X-Alligate-In: Details about why the message was delivered without being held/deleted.
IGNORED:
Whitelisted: The message was whitelisted for the reason specified.

Known good address: The message was delivered because the mail server that sent it to our network is normally not known for sending spam.
Passed: The message was not whitelisted, but was still delivered.
The Adult, Spam, and Tot(al) values are the penalty points that were applied to the message during the filtering process. The Req(uired) values are the hold scores you've configured. If the message's penalty points reached any of the hold score values, the message would have been held in your Spam Digest instead of being delivered. You can use the information in this header to get an idea of how you can adjust your existing scores to better suit your needs.
X-Alligate-QueueFile: Name of the file corresponding to the message while it was being processed by the spam filtering system.
X-Alligate-EnvID: Unique identifier associated with the message while it was being processed by the spam filtering system. The name of the spam filtering server follows the @ symbol. All of our spam filtering servers share the same data.
X-Alligate-EnvIP: Apparent IP address of the mail server that sent the message to our network.
X-Alligate-RCPT: The actual recipient email address as stated in the message envelope. This address may not be visible in the To, Cc, and Bcc basic message headers.
X-Alligate-MBX: The final actual recipient email address. In our present configuration, this should be the same as X-Alligate-RCPT. If any form of alias definitions existed for specific email addresses on the filtering servers (there aren't any), this value would represent that alias destination address.
X-Alligate-EnvFrom: The email address the sender claims to be as stated in the message envelope. This is almost always falsified and typically reprents a random email address previously harvested by spyware/adware, websites that distribute their form data, etc.
X-Alligate-CountryFrom: The name and ISO-3166 alpha-2 country code associated with the IP address of the mail server that sent the message to our network. This is NOT related to the name of the server. This corresponds with the X-Alligate-MXRCountry header. You can block mail based on this header by editing your blacklist.
X-Alligate-MXRateIP: IP address of the mail server that sent the message to our network.
X-Alligate-SpamProb: Experimental: Probability that the message is spam, based on factors unrelated to the penalty points and your adult/spam scores.
X-Declude-Status: Associated with Declude Junkmail for IMail mail servers. Network Tallahassee doesn't use this product, but the header is still included by our IMail server.
X-RCPT-TO: Final recipient email address after any alias forwarding takes place on Network Tallahassee's POP3 server.
Status: Used by some mail delivery systems to indicate the status of delivery for this message when stored. See RFC 2076: Common Internet Message Headers
X-UIDL: Unique identifier used by the POP3 protocol for retrieving mail from a POP3 server. It is normally added between the POP3 server and the recipient's mail software during message retrieval.
X-IMail-ThreadID: Unique ID for the message that corresponds to log entries and processing files on the IMail server during processing.

Date/Time formats (Received and Date headers)

The time is displayed in 24-hour time in the format: hh:mm:ss. If the hours are higher than 12, subtract 12 to get the PM time.
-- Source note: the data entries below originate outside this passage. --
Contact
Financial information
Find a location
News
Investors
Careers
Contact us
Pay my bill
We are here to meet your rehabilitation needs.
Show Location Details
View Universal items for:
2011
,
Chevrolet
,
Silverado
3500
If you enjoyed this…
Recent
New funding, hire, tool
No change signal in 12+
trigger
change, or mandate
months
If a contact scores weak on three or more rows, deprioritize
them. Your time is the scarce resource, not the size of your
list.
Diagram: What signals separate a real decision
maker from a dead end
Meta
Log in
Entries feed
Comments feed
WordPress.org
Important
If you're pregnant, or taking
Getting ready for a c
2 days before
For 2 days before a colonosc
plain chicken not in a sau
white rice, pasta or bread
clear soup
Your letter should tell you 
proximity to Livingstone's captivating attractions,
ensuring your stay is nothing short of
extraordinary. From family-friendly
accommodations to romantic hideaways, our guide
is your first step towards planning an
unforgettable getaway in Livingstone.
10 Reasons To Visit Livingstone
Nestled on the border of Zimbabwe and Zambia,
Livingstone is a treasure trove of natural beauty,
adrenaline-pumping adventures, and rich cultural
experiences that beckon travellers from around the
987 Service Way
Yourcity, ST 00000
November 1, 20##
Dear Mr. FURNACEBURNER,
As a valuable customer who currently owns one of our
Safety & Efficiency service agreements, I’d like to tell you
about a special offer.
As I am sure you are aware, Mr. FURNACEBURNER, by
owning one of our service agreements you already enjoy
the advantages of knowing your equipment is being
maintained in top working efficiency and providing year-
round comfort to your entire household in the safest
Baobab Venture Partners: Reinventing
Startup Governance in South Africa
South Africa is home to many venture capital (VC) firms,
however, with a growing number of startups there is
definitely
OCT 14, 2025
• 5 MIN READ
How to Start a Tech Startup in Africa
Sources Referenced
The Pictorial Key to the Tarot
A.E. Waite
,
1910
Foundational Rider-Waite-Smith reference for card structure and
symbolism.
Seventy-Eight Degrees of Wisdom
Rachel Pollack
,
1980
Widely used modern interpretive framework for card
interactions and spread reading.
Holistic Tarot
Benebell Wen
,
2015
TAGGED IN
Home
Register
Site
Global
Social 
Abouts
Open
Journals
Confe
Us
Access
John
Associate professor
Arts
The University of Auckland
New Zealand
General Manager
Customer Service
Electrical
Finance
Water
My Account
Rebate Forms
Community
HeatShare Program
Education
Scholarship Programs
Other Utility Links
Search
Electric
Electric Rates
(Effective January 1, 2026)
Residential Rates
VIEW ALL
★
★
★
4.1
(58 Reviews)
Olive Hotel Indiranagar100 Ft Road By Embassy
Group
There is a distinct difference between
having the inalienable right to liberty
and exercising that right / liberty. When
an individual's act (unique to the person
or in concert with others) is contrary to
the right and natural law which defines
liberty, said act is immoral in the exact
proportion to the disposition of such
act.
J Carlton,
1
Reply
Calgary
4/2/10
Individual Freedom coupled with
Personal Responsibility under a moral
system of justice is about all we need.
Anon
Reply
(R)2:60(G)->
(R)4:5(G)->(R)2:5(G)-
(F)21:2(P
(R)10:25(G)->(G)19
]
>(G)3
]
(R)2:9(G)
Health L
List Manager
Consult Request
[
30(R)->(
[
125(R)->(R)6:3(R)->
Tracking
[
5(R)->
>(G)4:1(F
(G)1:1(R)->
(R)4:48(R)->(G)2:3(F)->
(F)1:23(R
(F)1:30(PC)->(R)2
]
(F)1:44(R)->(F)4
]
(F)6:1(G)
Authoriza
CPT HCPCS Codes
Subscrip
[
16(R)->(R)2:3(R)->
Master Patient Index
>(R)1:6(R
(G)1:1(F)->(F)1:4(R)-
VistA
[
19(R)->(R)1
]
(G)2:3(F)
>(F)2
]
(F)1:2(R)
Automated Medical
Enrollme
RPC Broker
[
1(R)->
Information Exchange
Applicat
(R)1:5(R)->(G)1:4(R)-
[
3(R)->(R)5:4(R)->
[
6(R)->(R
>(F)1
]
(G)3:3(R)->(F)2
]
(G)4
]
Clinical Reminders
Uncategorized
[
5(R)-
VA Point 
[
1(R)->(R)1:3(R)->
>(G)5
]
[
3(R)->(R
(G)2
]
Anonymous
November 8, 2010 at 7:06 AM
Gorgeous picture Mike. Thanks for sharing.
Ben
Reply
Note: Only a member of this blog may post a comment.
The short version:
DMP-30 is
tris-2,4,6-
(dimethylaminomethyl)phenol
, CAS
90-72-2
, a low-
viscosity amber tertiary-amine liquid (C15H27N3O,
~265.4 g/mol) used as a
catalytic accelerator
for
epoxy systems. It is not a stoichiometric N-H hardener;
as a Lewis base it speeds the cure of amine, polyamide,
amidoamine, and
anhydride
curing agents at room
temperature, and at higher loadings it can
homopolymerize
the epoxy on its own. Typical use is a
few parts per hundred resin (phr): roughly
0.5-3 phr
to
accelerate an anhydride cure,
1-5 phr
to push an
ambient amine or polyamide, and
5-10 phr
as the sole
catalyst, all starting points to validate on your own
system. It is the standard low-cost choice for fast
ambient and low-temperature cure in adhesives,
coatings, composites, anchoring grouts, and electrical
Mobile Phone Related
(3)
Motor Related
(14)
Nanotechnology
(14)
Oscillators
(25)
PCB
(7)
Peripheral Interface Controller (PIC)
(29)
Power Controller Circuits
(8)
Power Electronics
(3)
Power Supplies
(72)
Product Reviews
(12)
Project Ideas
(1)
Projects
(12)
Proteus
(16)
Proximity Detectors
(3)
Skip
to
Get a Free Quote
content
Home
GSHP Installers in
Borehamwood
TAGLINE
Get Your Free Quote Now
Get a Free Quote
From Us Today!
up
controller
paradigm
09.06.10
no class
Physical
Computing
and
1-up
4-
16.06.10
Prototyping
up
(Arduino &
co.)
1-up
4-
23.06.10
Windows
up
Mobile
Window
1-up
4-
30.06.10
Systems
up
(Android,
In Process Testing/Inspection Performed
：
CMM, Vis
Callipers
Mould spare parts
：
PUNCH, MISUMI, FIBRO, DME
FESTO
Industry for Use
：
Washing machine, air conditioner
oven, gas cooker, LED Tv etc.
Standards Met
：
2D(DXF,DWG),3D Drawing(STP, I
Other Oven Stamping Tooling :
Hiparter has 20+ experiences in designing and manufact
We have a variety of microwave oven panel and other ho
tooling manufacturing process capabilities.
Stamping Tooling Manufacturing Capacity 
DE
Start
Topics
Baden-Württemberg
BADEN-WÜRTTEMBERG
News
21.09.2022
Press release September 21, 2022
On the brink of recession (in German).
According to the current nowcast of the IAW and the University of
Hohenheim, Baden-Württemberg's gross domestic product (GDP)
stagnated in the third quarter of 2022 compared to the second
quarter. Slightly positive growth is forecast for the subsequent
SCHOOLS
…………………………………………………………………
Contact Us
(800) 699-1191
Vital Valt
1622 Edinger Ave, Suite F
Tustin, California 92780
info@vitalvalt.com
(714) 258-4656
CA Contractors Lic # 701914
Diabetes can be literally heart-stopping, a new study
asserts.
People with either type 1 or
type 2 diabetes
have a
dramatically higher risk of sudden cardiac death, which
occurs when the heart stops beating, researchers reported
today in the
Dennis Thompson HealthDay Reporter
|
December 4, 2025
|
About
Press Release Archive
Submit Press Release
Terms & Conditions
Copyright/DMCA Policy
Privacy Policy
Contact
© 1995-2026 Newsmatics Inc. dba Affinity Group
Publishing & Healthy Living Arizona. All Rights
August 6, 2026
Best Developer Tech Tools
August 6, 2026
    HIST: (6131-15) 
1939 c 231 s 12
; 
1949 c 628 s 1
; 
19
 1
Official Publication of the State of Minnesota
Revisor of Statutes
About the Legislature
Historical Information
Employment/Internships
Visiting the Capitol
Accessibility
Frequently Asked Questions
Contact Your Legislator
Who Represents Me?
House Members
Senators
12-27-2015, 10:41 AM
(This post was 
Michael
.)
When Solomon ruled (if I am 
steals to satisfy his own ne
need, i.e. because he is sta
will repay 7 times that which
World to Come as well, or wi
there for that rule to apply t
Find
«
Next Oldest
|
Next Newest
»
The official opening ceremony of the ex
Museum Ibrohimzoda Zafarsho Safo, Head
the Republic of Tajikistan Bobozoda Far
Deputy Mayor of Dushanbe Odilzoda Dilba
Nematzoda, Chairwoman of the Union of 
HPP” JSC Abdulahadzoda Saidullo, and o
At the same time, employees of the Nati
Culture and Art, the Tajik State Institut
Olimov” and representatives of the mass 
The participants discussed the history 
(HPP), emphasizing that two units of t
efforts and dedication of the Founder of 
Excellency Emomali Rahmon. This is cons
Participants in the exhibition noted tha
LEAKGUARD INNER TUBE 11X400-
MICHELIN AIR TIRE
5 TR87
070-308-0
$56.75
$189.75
For example, 15:26:35 = 3:26:35 pm.

The 4-digit time zone number following the date/time represents the offset from Coordinated Universal Time (UTC, formerly referred to as "Greenwich Mean Time" (GMT)) that the date and time-of-day represent. The "+" or "-" indicates whether the time-of-day is ahead of (i.e., east of) or behind (i.e., west of) UTC. The first two digits indicate the number of hours difference from UTC, and the last two digits indicate the number of minutes difference from UTC. For example, during US standard time, the eastern time zone would appear as -0500 because the eastern time zone is 5 hours behind UTC. During US daylight saving time the eastern time zone would appear as -0400.